Since the ultimate fate of this civilization is to be wiped off of the map by a localized event (angry sea goddess), the majority of the people do have to be on the ships (it can't just be the naval force of a land-based people) and the majority of the ships do all have to be traveling together.

Potentially relevant setting details:

  • The world is much more aquatic than Earth. The continents are smaller, and islands are much more common.
  • Mermaids and other aquatic cultures exist. Potential sources for trade.
  • 'Medieval' is my starting assumption for technology level. This is not locked in.
$\endgroup$
8
  • 1
    $\begingroup$ Feasible? What does that mean to you? It'll be believable if you build the structure of your world to support this type of civilization. Are you worried that people might judge your idea "unrealistic?" Keeping in mind that the highest grossing movies of all time have been superhero movies. I ask because SE is a solve-your-problem site, not an review-your-idea site. We have difficulty with review-your-idea question because they fail a bunch of SE's rules (open-ended, opinion-based, hypothetical, etc. see help center). $\endgroup$
    – JBH
    Commented 9 hours ago
  • $\begingroup$ You want your civilization to survive natural disasters: on land this would be earthquakes, floods, volcanic eruptions. On the open sea it will be storms: much, much more frequent. We stick to solid ground for a reason. $\endgroup$ Commented 9 hours ago
  • $\begingroup$ @JBH That's fair. I may rewrite the question to something more like "How could this civilization solve [X] problems", but currently, I don't really have a good idea of what those problems would be, so I started with this question. $\endgroup$ Commented 8 hours ago
  • 1
    $\begingroup$ en.m.wikipedia.org/wiki/Tanka_people $\endgroup$
    – g s
    Commented 8 hours ago
  • 1
    $\begingroup$ they will not be very successfull at a raiding medieval cultures, they will not be numerous or as well equiped as people who live on land. And they are not getting anywhere near medieval technology. But if they just need to survive largely on the ocean there are real world people who do that. $\endgroup$
    – John
    Commented 6 hours ago

3 Answers 3

7
$\begingroup$
  • How long do the ships last?
    Historically, a single season in tropical waters could ruin a wooden hull. Shipworms, rot, storms, and so on. Wooden ships would be careened every couple of months, pulled onto a beach and scraped. How do they do that on the water? If they cannot, the ships will last a few years.
    Magic might help here.
  • Where do the ships come from?
    Regardless of how long the ships last, there will have to be new ones. Historically, this starts by growing large trees, cutting them, drying them, assembling the frame and planking them. That is done on land.
    Imagine very large rafts where ships are built. There would still be the question of where the materials come from, and also where the large rafts are assembled. In sections on other rafts?
  • Where do they get food?
    Fish and seaweed are probably not a balanced diet. Is that where the trade with the merfolk comes in?

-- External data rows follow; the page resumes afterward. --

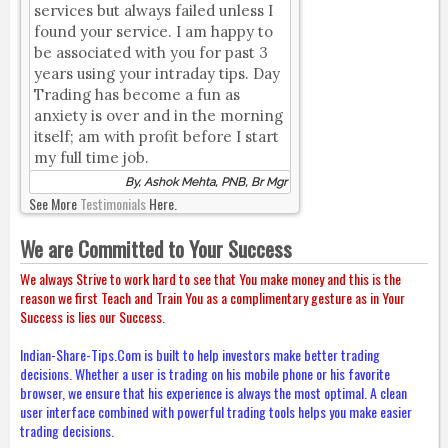
services but always failed unless I
found your service. I am happy to
be associated with you for past 3
years using your intraday tips. Day
Trading has become a fun as
anxiety is over and in the morning
itself; am with profit before I start
my full time job.
By, Ashok Mehta, PNB, Br Mgr
See More
Testimonials
Here.
We are Committed to Your Success
We always Strive to work hard to see that You make money and this is the
reason we first Teach and Train You as a complimentary gesture as in Your
Success is lies our Success.
Indian-Share-Tips.Com is built to help investors make better trading
decisions. Whether a user is trading on his mobile phone or his favorite
browser, we ensure that his experience is always the most optimal. A clean
user interface combined with powerful trading tools helps you make easier
trading decisions.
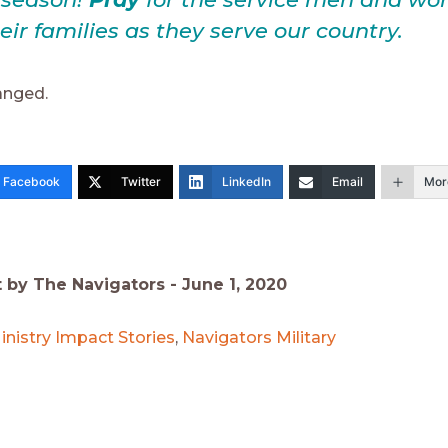
eir families as they serve our country.
nged.
Facebook
Twitter
LinkedIn
Email
Mor
t by The Navigators -
June 1, 2020
inistry Impact Stories
,
Navigators Military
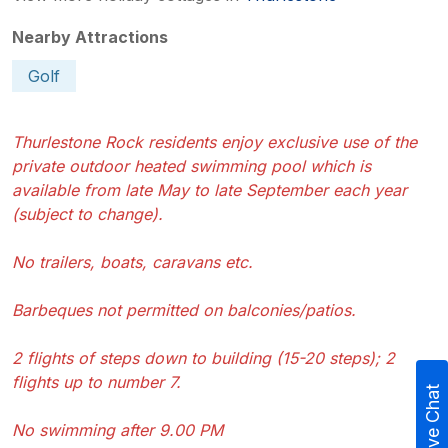
Nearby Attractions
Golf
Thurlestone Rock residents enjoy exclusive use of the
private outdoor heated swimming pool which is
available from late May to late September each year
(subject to change).
No trailers, boats, caravans etc.
Barbeques not permitted on balconies/patios.
2 flights of steps down to building (15-20 steps); 2
flights up to number 7.
Live Chat
No swimming after 9.00 PM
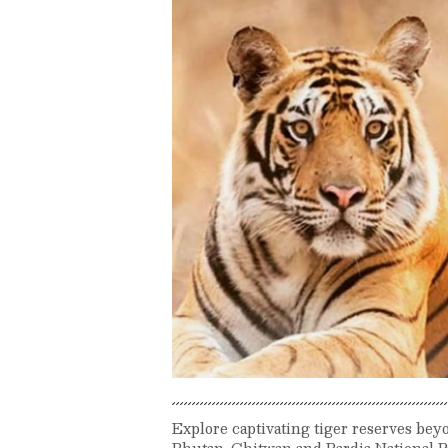
Explore captivating tiger reserves be
Bhutan, Chitwan and Bardia National Pa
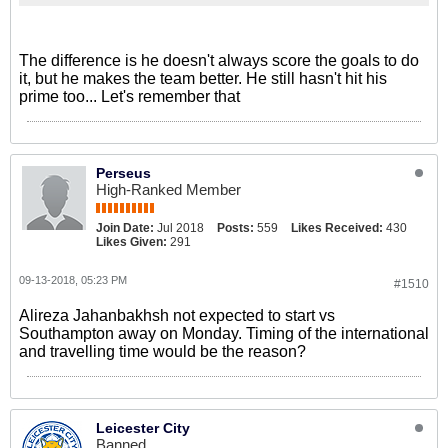
The difference is he doesn't always score the goals to do
it, but he makes the team better. He still hasn't hit his
prime too... Let's remember that
Perseus
High-Ranked Member
Join Date:
Jul 2018
Posts:
559
Likes Received:
430
Likes Given:
291
09-13-2018, 05:23 PM
#1510
Alireza Jahanbakhsh not expected to start vs
Southampton away on Monday. Timing of the international
and travelling time would be the reason?
Leicester City
Banned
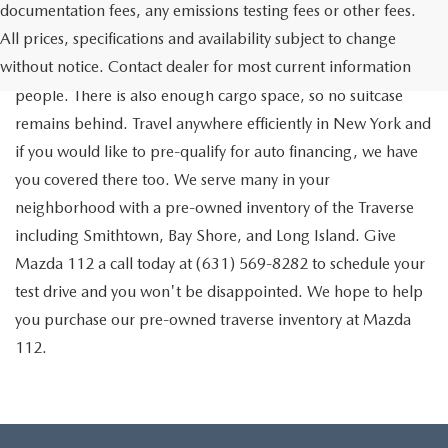
documentation fees, any emissions testing fees or other fees.
Go out on the town with your friends in a pre-owned
All prices, specifications and availability subject to change
Chevrolet Traverse available for a test drive in Medford. The
without notice. Contact dealer for most current information
Traverse is a spacious, safe SUV that seats as many as eight
people. There is also enough cargo space, so no suitcase
remains behind. Travel anywhere efficiently in New York and
if you would like to pre-qualify for auto financing, we have
you covered there too. We serve many in your
neighborhood with a pre-owned inventory of the Traverse
including Smithtown, Bay Shore, and Long Island. Give
Mazda 112 a call today at (631) 569-8282 to schedule your
test drive and you won't be disappointed. We hope to help
you purchase our pre-owned traverse inventory at Mazda
112.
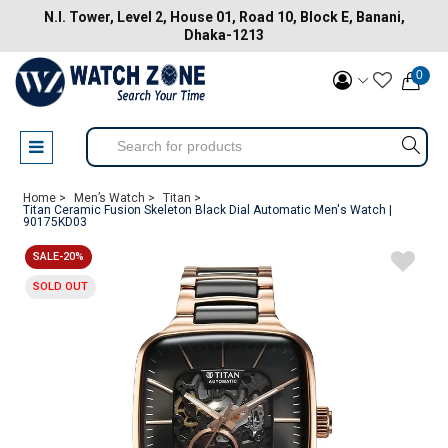
N.I. Tower, Level 2, House 01, Road 10, Block E, Banani,
Dhaka-1213
0
Home >
Men’s Watch >
Titan >
Titan Ceramic Fusion Skeleton Black Dial Automatic Men's Watch |
90175KD03
SALE-20%
SOLD OUT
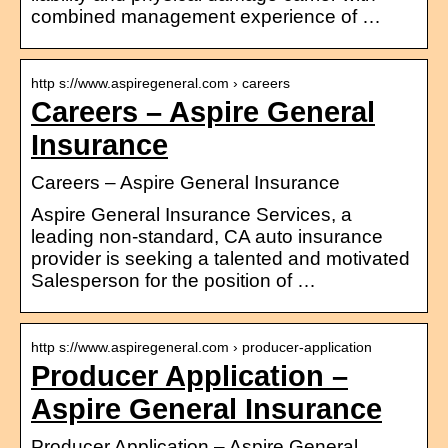
combined management experience of …
http s://www.aspiregeneral.com › careers
Careers – Aspire General
Insurance
Careers – Aspire General Insurance
Aspire General Insurance Services, a
leading non-standard, CA auto insurance
provider is seeking a talented and motivated
Salesperson for the position of …
http s://www.aspiregeneral.com › producer-application
Producer Application –
Aspire General Insurance
Producer Application – Aspire General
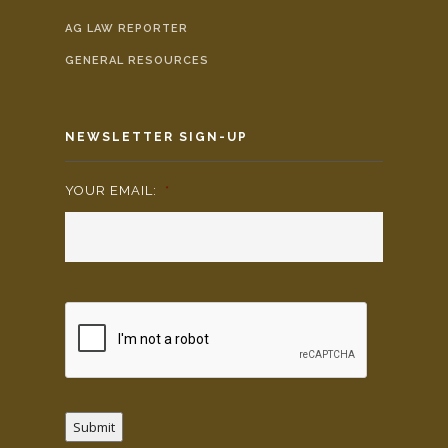
AG LAW REPORTER
GENERAL RESOURCES
NEWSLETTER SIGN-UP
YOUR EMAIL:
*
Submit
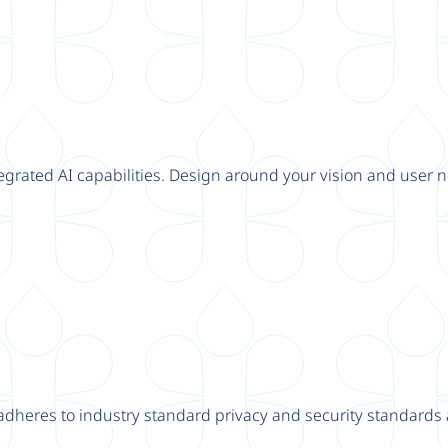
tegrated AI capabilities. Design around your vision and user n
adheres to industry standard privacy and security standards a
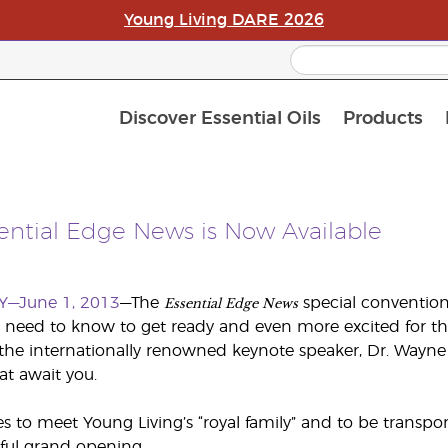
Young Living DARE 2026
Discover Essential Oils
Products
Curren
Loyalt
APAC S
sential Edge News is Now Available
Essential Edge News
Y—June 1, 2013
—The
special convention 
 need to know to get ready and even more excited for t
the internationally renowned keynote speaker, Dr. Wayne
at await you.
 to meet Young Living’s “royal family” and to be transp
ful grand opening.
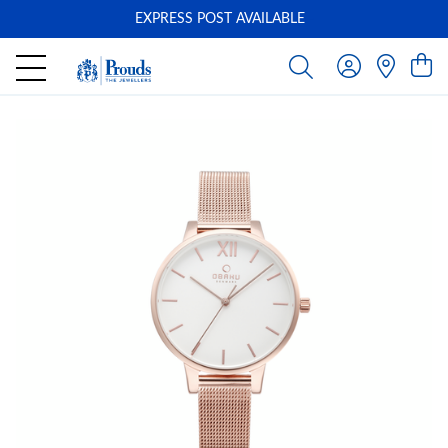
EXPRESS POST AVAILABLE
-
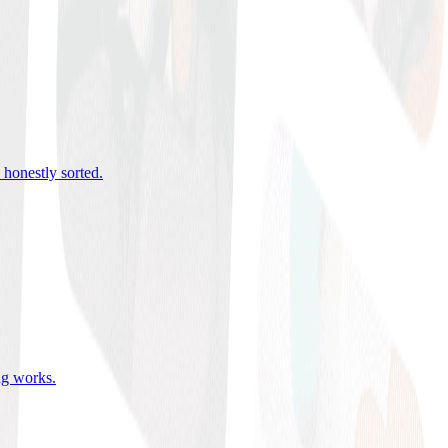
 honestly sorted
.
ing works
.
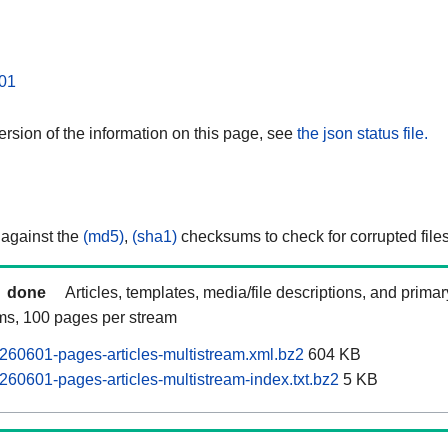
01
rsion of the information on this page, see
the json status file.
 against the
(md5)
,
(sha1)
checksums to check for corrupted files
done
Articles, templates, media/file descriptions, and prima
ams, 100 pages per stream
60601-pages-articles-multistream.xml.bz2
604 KB
60601-pages-articles-multistream-index.txt.bz2
5 KB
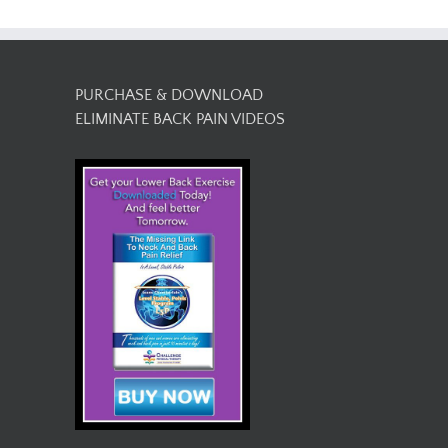
PURCHASE & DOWNLOAD
ELIMINATE BACK PAIN VIDEOS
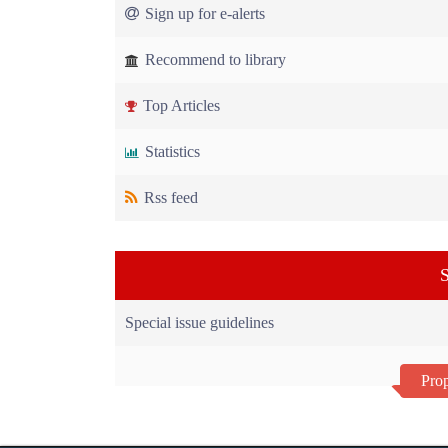
Sign up for e-alerts
Recommend to library
Top Articles
Statistics
Rss feed
S
Special issue guidelines
Prop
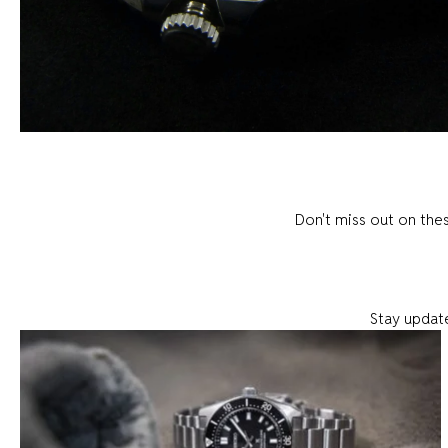
Don't miss out on the
Stay update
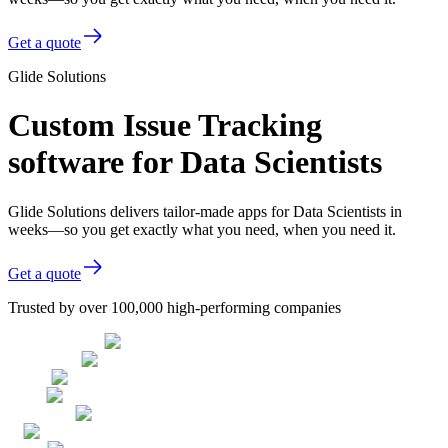
Get a quote
Glide Solutions
Custom Issue Tracking
software for Data Scientists
Glide Solutions delivers tailor-made apps for Data Scientists in
weeks—so you get exactly what you need, when you need it.
Get a quote
Trusted by over 100,000 high-performing companies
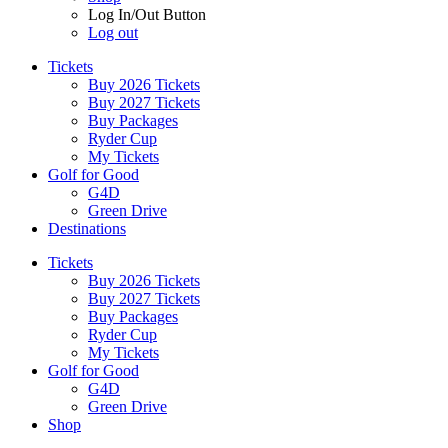
Log In/Out Button
Log out
Tickets
Buy 2026 Tickets
Buy 2027 Tickets
Buy Packages
Ryder Cup
My Tickets
Golf for Good
G4D
Green Drive
Destinations
Tickets
Buy 2026 Tickets
Buy 2027 Tickets
Buy Packages
Ryder Cup
My Tickets
Golf for Good
G4D
Green Drive
Shop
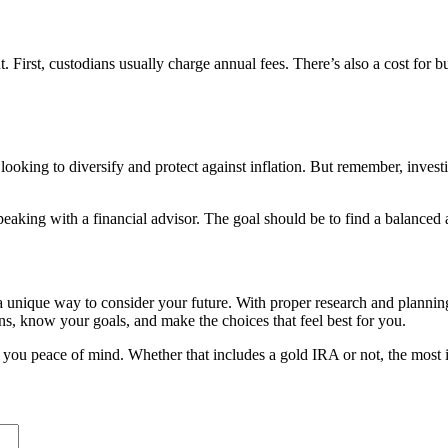
First, custodians usually charge annual fees. There’s also a cost for b
ooking to diversify and protect against inflation. But remember, inves
eaking with a financial advisor. The goal should be to find a balanced ap
 unique way to consider your future. With proper research and planning, 
s, know your goals, and make the choices that feel best for you.
es you peace of mind. Whether that includes a gold IRA or not, the most 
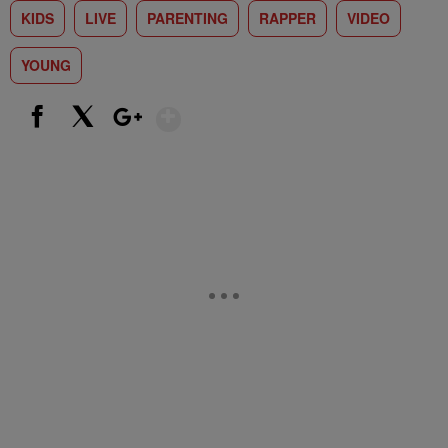
KIDS
LIVE
PARENTING
RAPPER
VIDEO
YOUNG
Show More
Facebook
X
Google+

Or consider a situation where the "sea people" and the "land people" are distinct ethnic groups, yet mingling all the time in the ports. The "sea people" buy ships from the "land people" and crew them, paying with the money they earn by hauling freight for the landlubbers who do not dare to cross the ocean. (Yet how do the "land people" manage to build good ships if they never sail them?)

Look at the trade winds and seasonal travel in history. Say your ships are not very good at tacking against the wind, so all those who want to make the trip that year start out at roughly the same port, at roughly the same time, to catch the trade wind. All those who do not join will not earn money that year ...

$\endgroup$
3
  • 3
    $\begingroup$ As an addition to your comment about food you also need to think about water. If these people sail an ocean fresh water might be one of the most important resources. In ancient times fresh water was basically the fuel of rowed ships as rowers drank up to 8 liters a day. Sailing would reduce that drastically but fresh water would remain a key resource. A man has lived for 438 days lost at sea living of fish, but such diet isn't balanced and prone to disease like scurvy. $\endgroup$ Commented 7 hours ago
  • $\begingroup$ @GreedyGroot Cooked roe (fish eggs), clams, algae including macro algae such as seaweed .. all contain fair amounts of vitamin C with which to avoid scurvy .. around 4 clams will very nearly contain your daily dose or thereabouts, it's more a case of what we know and do as land living animals doesn't turn much of it up than it's not there, vitamin C exists in ocean food webs its just not where 'we' normally look for it .. rainwater can always be collected, and seawater can also be distilled with some fairly simple equipment, but you should be able to meet your fluid needs from fish blood etc. $\endgroup$
    – Pelinore
    Commented 6 hours ago
  • $\begingroup$ @GreedyGroot "it's more a case of what we know and do as land living animals doesn't turn much of it up than it's not there" .. and besides that scurvy is a disease of sailors subsisting on dry rations during long voyages rather than of fishermen subsisting on sea food, most fish will have some in it, they're animals too and need it for their bodies the same as we do. $\endgroup$
    – Pelinore
    Commented 4 hours ago
3
$\begingroup$

We have people like that right now. The Bajau people have been living on the sea since prehistory, long enough that they have evolved special physical adaptations for diving.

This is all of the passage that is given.